[Dataset entries]

────────────────────

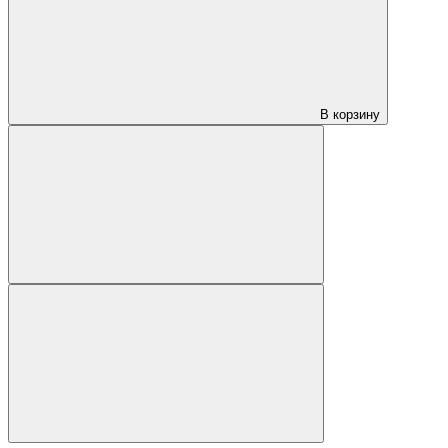
В корзину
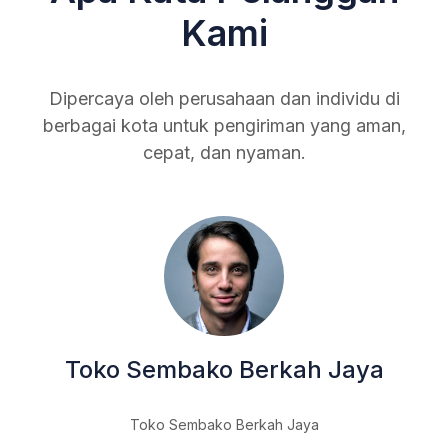
Kami
Dipercaya oleh perusahaan dan individu di
berbagai kota untuk pengiriman yang aman,
cepat, dan nyaman.
ri
Andi
“Awaln
t
arang
packi
Toko Sembako Berkah Jaya
poran
onsif
Toko Sembako Berkah Jaya
Sangat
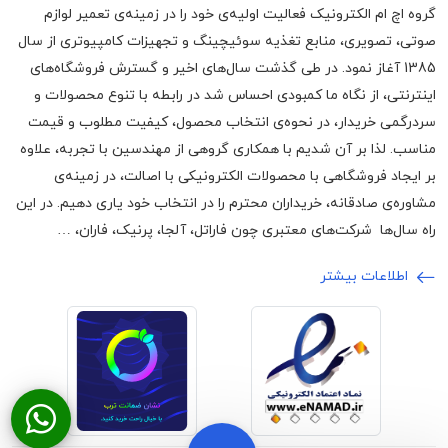
گروه اچ ام الکترونیک فعالیت اولیه‌ی خود را در زمینه‌‌ی تعمیر لوازم
صوتی، تصویری، منابع تغذیه سوئیچینگ و تجهیزات کامپیوتری از سال
1385 آغاز نمود. در طی گذشت سال‌های اخیر و گسترش فروشگاه‌های
اینترنتی، از نگاه ما کمبودی احساس شد در رابطه با تنوع محصولات و
سردرگمی خریدار، در نحوه‌ی انتخاب محصول، کیفیت مطلوب و قیمت
مناسب. لذا بر آن شدیم با همکاری گروهی از مهندسین با تجربه، علاوه
بر ایجاد فروشگاهی با محصولات الکترونیکی با اصالت، در زمینه‌ی
مشاوره‌ی صادقانه، خریداران محترم را در انتخاب خود یاری دهیم. در این
راه سال‌ها شرکت‌های معتبری چون فاراتل، آلجا، پرنیک، فاران، …
اطلاعات بیشتر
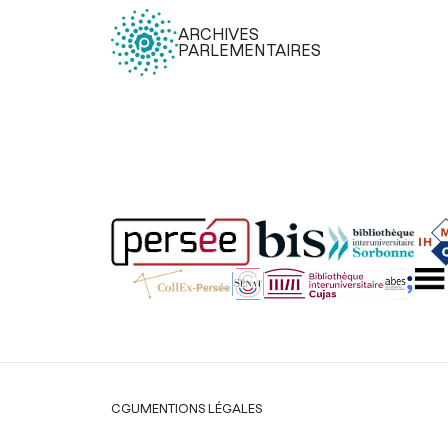
ARCHIVES
PARLEMENTAIRES
Légal
CGU
MENTIONS LÉGALES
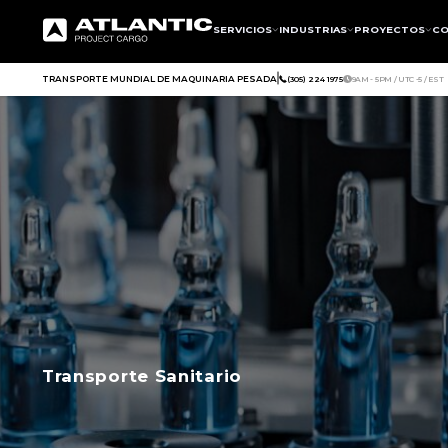
SERVICIOS
INDUSTRIAS
PROYECTOS
CO
TRANSPORTE MUNDIAL DE MAQUINARIA PESADA
(305) 224 1975
9AM - 5PM / UTC -5 / EST
Transporte Sanitario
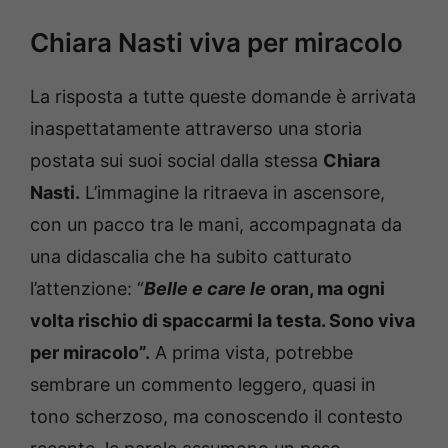
Chiara Nasti viva per miracolo
La risposta a tutte queste domande è arrivata
inaspettatamente attraverso una storia
postata sui suoi social dalla stessa
Chiara
Nasti.
L’immagine la ritraeva in ascensore,
con un pacco tra le mani, accompagnata da
una didascalia che ha subito catturato
l’attenzione: “
Belle e care le
oran, ma ogni
volta rischio di spaccarmi la testa. Sono viva
per miracolo”.
A prima vista, potrebbe
sembrare un commento leggero, quasi in
tono scherzoso, ma conoscendo il contesto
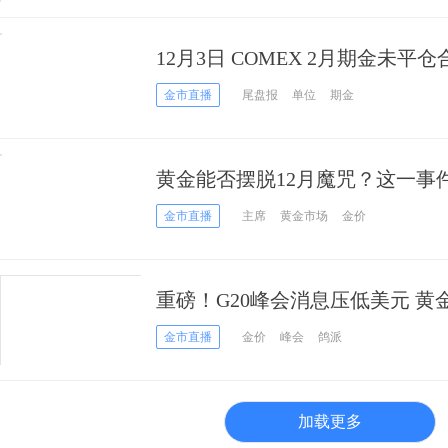
12月3日 COMEX 2月期金未平仓
金市直播
尾盘报
单位
期金
黄金能否摆脱12月魔咒？这一事
险和机遇！
金市直播
主席
黄金市场
金价
重磅！G20峰会消息压低美元 
金市直播
金价
峰会
鸽派
加载更多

────────────────────

[What you need to do] The line containing "اینترنتی، از نگاه" marks the end: copy exactly every line from the start of the records up to and including it, leaving out the pictures.

[Reply to the exercise]
В корзину
Kami
Dipercaya oleh perusahaan dan individu di
berbagai kota untuk pengiriman yang aman,
cepat, dan nyaman.
ri
Andi
“Awaln
t
arang
packi
Toko Sembako Berkah Jaya
poran
onsif
Toko Sembako Berkah Jaya
Sangat
گروه اچ ام الکترونیک فعالیت اولیه‌ی خود را در زمینه‌‌ی تعمیر لوازم
صوتی، تصویری، منابع تغذیه سوئیچینگ و تجهیزات کامپیوتری از سال
1385 آغاز نمود. در طی گذشت سال‌های اخیر و گسترش فروشگاه‌های
اینترنتی، از نگاه ما کمبودی احساس شد در رابطه با تنوع محصولات و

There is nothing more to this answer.